_WHAT TO PRODUCE_:
If a line in the entries includes "Salesianos", show that line.

_AVAILABLE RECORDS_:
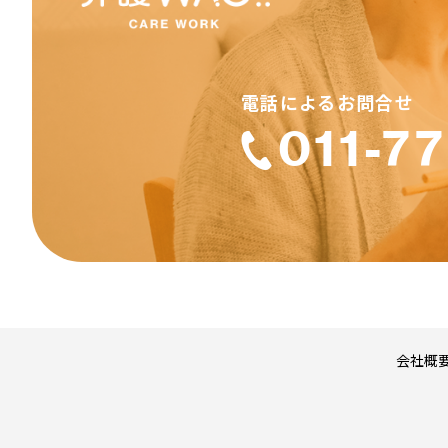
・虚偽の情報を登録
・第三者の著作権、
・犯罪的行為に結び
・公序良俗に反する
・反社会的活動に関
・法令、公序良俗に
011-7
・介護WAOで得た
・介護WAOの運営の
検索結果の内容
介護WAOは、ホー
検索結果として表示
して表示される情報
任を負いません。
著作権
会社概
介護WAOのレイアウ
ジや検索結果ページ
その他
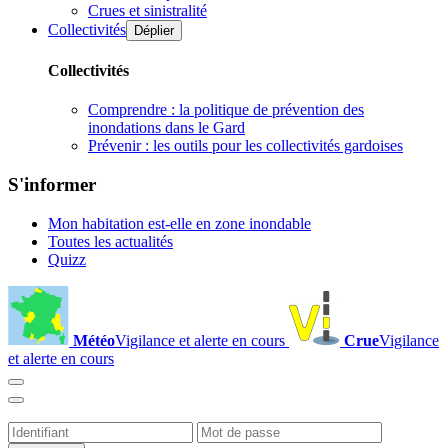
Crues et sinistralité
Collectivités
Déplier
Collectivités
Comprendre : la politique de prévention des
inondations dans le Gard
Prévenir : les outils pour les collectivités gardoises
S'informer
Mon habitation est-elle en zone inondable
Toutes les actualités
Quizz
Météo
Vigilance et alerte en cours
Crue
Vigilance
et alerte en cours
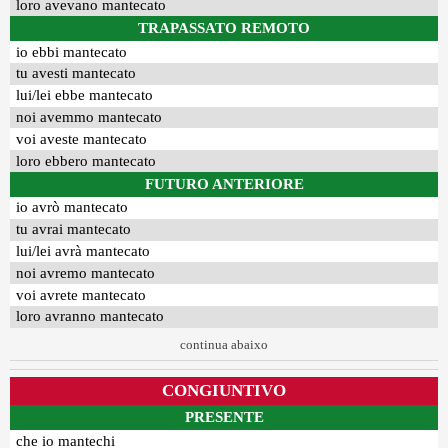
loro avevano mantecato
TRAPASSATO REMOTO
io ebbi mantecato
tu avesti mantecato
lui/lei ebbe mantecato
noi avemmo mantecato
voi aveste mantecato
loro ebbero mantecato
FUTURO ANTERIORE
io avrò mantecato
tu avrai mantecato
lui/lei avrà mantecato
noi avremo mantecato
voi avrete mantecato
loro avranno mantecato
continua abaixo
CONGIUNTIVO
PRESENTE
che io mantechi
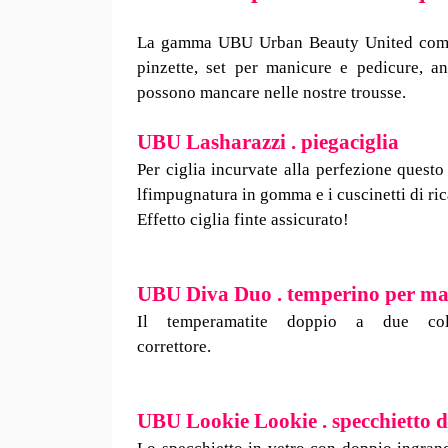
La gamma UBU Urban Beauty United compren
pinzette, set per manicure e pedicure, an
possono mancare nelle nostre trousse.
UBU Lasharazzi . piegaciglia
Per ciglia incurvate alla perfezione questo
l
fimpugnatura in gomma e i cuscinetti di ric
Effetto ciglia finte assi
UBU Diva Duo . temperino per mat
Il temperamatite doppio a due col
correttore.
UBU Lookie Lookie . specchietto 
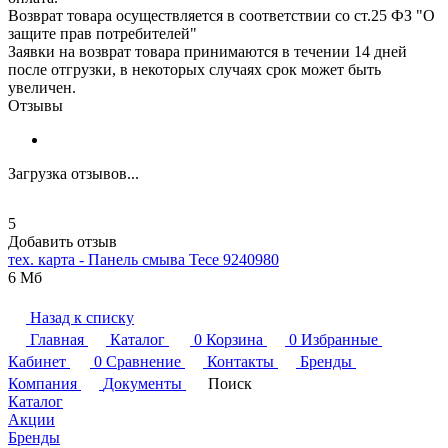
Возврат товара осуществляется в соответствии со ст.25 ФЗ "О
защите прав потребителей"
Заявки на возврат товара принимаются в течении 14 дней
после отгрузки, в некоторых случаях срок может быть
увеличен.
Отзывы
Загрузка отзывов...
5
Добавить отзыв
тех. карта - Панель смыва
Tece
9240980
6 Мб
Назад к списку
Главная
Каталог
0
Корзина
0
Избранные
Кабинет
0
Сравнение
Контакты
Бренды
Компания
Документы
Поиск
Каталог
Акции
Бренды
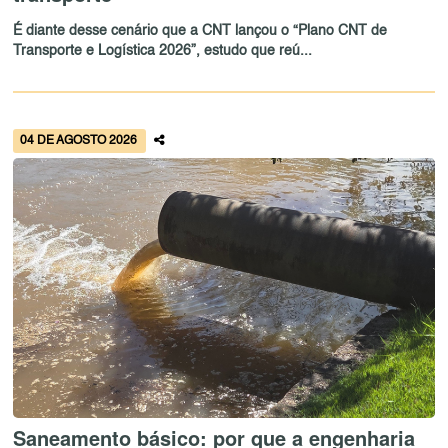
É diante desse cenário que a CNT lançou o “Plano CNT de
Transporte e Logística 2026”, estudo que reú...
04 DE AGOSTO 2026
Saneamento básico: por que a engenharia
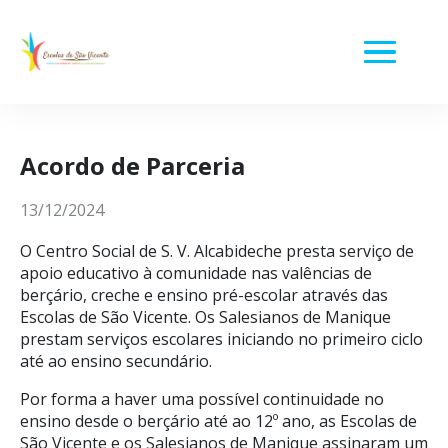
Acordo de Parceria
13/12/2024
O Centro Social de S. V. Alcabideche presta serviço de
apoio educativo à comunidade nas valências de
berçário, creche e ensino pré-escolar através das
Escolas de São Vicente. Os Salesianos de Manique
prestam serviços escolares iniciando no primeiro ciclo
até ao ensino secundário.
Por forma a haver uma possível continuidade no
ensino desde o berçário até ao 12º ano, as Escolas de
São Vicente e os Salesianos de Manique assinaram um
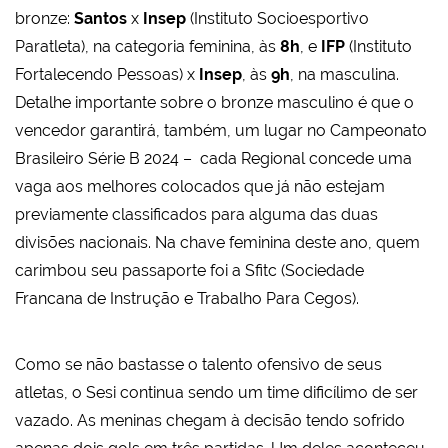
bronze:
Santos
x
Insep
(Instituto Socioesportivo
Paratleta), na categoria feminina, às
8h
, e
IFP
(Instituto
Fortalecendo Pessoas) x
Insep
, às
9h
, na masculina.
Detalhe importante sobre o bronze masculino é que o
vencedor garantirá, também, um lugar no Campeonato
Brasileiro Série B 2024 – cada Regional concede uma
vaga aos melhores colocados que já não estejam
previamente classificados para alguma das duas
divisões nacionais. Na chave feminina deste ano, quem
carimbou seu passaporte foi a Sfitc (Sociedade
Francana de Instrução e Trabalho Para Cegos).
Como se não bastasse o talento ofensivo de seus
atletas, o Sesi continua sendo um time dificílimo de ser
vazado. As meninas chegam à decisão tendo sofrido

_ANSWER SPACE_:
Escolas de São Vicente. Os Salesianos de Manique
São Vicente e os Salesianos de Manique assinaram um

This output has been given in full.